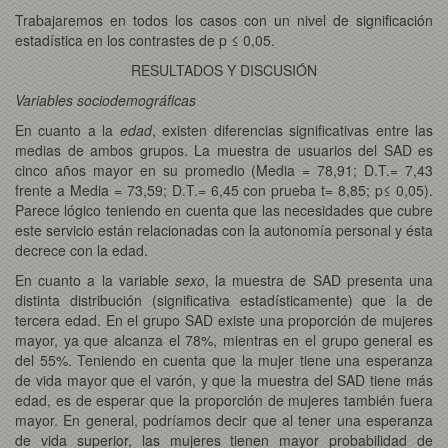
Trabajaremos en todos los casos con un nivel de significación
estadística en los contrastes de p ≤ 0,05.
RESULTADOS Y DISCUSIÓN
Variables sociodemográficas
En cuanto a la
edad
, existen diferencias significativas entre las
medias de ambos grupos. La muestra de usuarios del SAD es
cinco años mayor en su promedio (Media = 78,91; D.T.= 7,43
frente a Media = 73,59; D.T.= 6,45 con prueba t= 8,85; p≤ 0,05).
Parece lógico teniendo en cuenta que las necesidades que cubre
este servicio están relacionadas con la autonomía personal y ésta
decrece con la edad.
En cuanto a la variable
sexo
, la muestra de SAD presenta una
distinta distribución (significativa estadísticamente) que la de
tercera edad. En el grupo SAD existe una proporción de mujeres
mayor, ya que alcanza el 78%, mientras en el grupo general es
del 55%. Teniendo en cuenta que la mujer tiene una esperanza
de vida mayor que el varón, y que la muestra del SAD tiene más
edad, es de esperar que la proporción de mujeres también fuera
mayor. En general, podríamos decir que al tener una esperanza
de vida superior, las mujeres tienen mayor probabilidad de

==

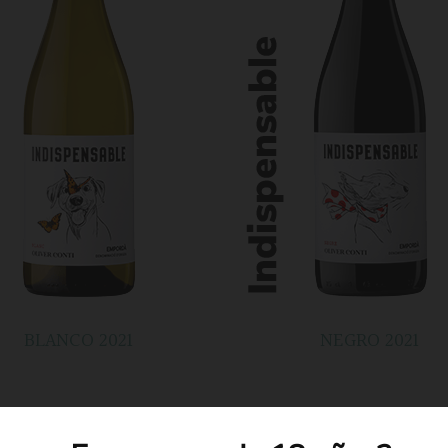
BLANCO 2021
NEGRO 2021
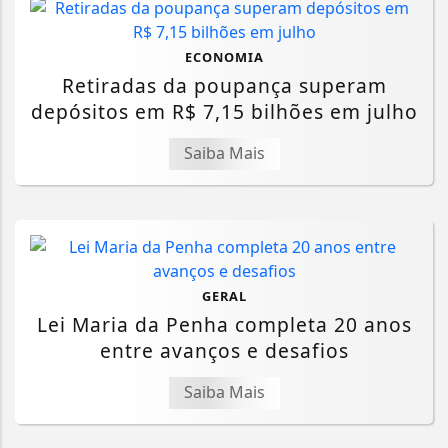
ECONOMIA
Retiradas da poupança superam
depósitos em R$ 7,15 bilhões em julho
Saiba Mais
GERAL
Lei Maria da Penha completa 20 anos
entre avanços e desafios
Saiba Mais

■ **TASK INSTRUCTIONS**:
Starting with the line above that holds "SAD presenta una" and stopping with the line that holds "mayor, ya que", reproduce each line exactly, omitting all other lines.

■ **ANSWER TO THE EXERCISE**:
, la muestra de SAD presenta una
distinta distribución (significativa estadísticamente) que la de
tercera edad. En el grupo SAD existe una proporción de mujeres
mayor, ya que alcanza el 78%, mientras en el grupo general es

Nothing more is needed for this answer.